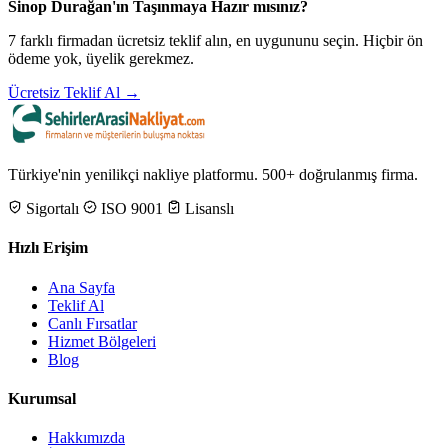
Sinop Durağan'ın Taşınmaya Hazır mısınız?
7 farklı firmadan ücretsiz teklif alın, en uygununu seçin. Hiçbir ön
ödeme yok, üyelik gerekmez.
Ücretsiz Teklif Al →
Türkiye'nin yenilikçi nakliye platformu. 500+ doğrulanmış firma.
Sigortalı
ISO 9001
Lisanslı
Hızlı Erişim
Ana Sayfa
Teklif Al
Canlı Fırsatlar
Hizmet Bölgeleri
Blog
Kurumsal
Hakkımızda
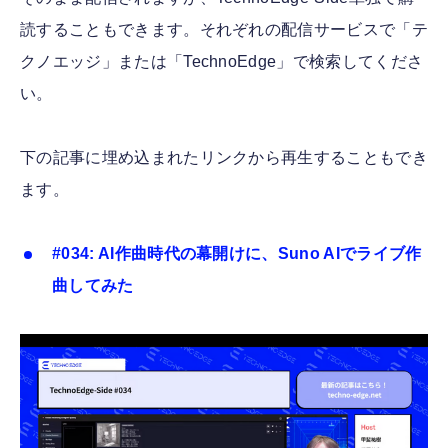
読することもできます。それぞれの配信サービスで「テ
クノエッジ」または「TechnoEdge」で検索してくださ
い。
下の記事に埋め込まれたリンクから再生することもでき
ます。
#034: AI作曲時代の幕開けに、Suno AIでライブ作
曲してみた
______________________________
# Your assignment:
Retype the listing above exactly, please. Pictures do not belong in the copy.

# Answer box:
Sinop Durağan'ın Taşınmaya Hazır mısınız?
7 farklı firmadan ücretsiz teklif alın, en uygununu seçin. Hiçbir ön
ödeme yok, üyelik gerekmez.
Ücretsiz Teklif Al →
Türkiye'nin yenilikçi nakliye platformu. 500+ doğrulanmış firma.
Sigortalı
ISO 9001
Lisanslı
Hızlı Erişim
Ana Sayfa
Teklif Al
Canlı Fırsatlar
Hizmet Bölgeleri
Blog
Kurumsal
Hakkımızda
読することもできます。それぞれの配信サービスで「テ
クノエッジ」または「TechnoEdge」で検索してくださ
い。
下の記事に埋め込まれたリンクから再生することもでき
ます。
#034: AI作曲時代の幕開けに、Suno AIでライブ作
曲してみた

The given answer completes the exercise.